Antenne und Satellit sind das Fundament, längst aber nicht mehr alles. Über die Schwestergesellschaft ORS comm läuft die TV-Plattform simpliTV, und 2024 kam der polnische Streaming-Spezialist Insys VT dazu, an dem die ORS 75 Prozent hält. Erste gemeinsame Projekte liefen mit der ARD, dem Deutschen Fußball-Bund und Benfica Lissabon. Daher rührt auch der neue Markenname, benannt nach dem NASA-Foto der Erde. Ein Teil der Sendemasten wird übrigens von Mobilfunkbetreibern mitgenutzt.

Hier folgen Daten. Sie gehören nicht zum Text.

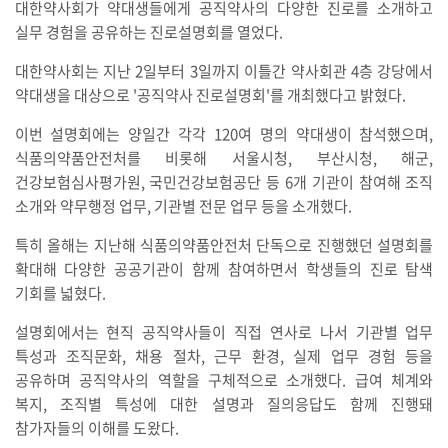
대한약사회가 약대생들에게 공직약사의 다양한 진로를 소개하고
실무 경험을 공유하는 진로설명회를 열었다.
대한약사회는 지난 2일부터 3일까지 이틀간 약사회관 4층 강당에서
약대생을 대상으로 '공직약사 진로설명회'를 개최했다고 밝혔다.
이번 설명회에는 양일간 각각 120여 명의 약대생이 참석했으며,
식품의약품안전처를 비롯해 서울시청, 부산시청, 해군,
건강보험심사평가원, 국민건강보험공단 등 6개 기관이 참여해 조직
소개와 약무행정 업무, 기관별 전문 업무 등을 소개했다.
특히 올해는 지난해 식품의약품안전처 단독으로 진행했던 설명회를
확대해 다양한 공공기관이 함께 참여하면서 학생들의 진로 탐색
기회를 넓혔다.
설명회에서는 현직 공직약사들이 직접 연사로 나서 기관별 업무
특성과 조직문화, 채용 절차, 근무 환경, 실제 업무 경험 등을
공유하며 공직약사의 역할을 구체적으로 소개했다. 급여 체계와
복지, 조직별 특성에 대한 설명과 질의응답도 함께 진행돼
참가자들의 이해를 도왔다.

Rund 300 Menschen arbeiten in der Gruppe, in Österreich und Polen (Stand Juni 2025). Vor zwanzig Jahren waren es etwa 100. Die Berufsbilder liegen weit auseinander. Field Engineers und Messtechnikerinnen fahren hinaus zu den Anlagen und halten die Sender in Betrieb, während in Wien Fullstack-Developer und Produktmanagerinnen an der Streaming-Seite des Geschäfts arbeiten. Dazu kommen Nachrichtentechnik und Innovationsmanagement sowie die Verwaltung eines Unternehmens dieser Größe.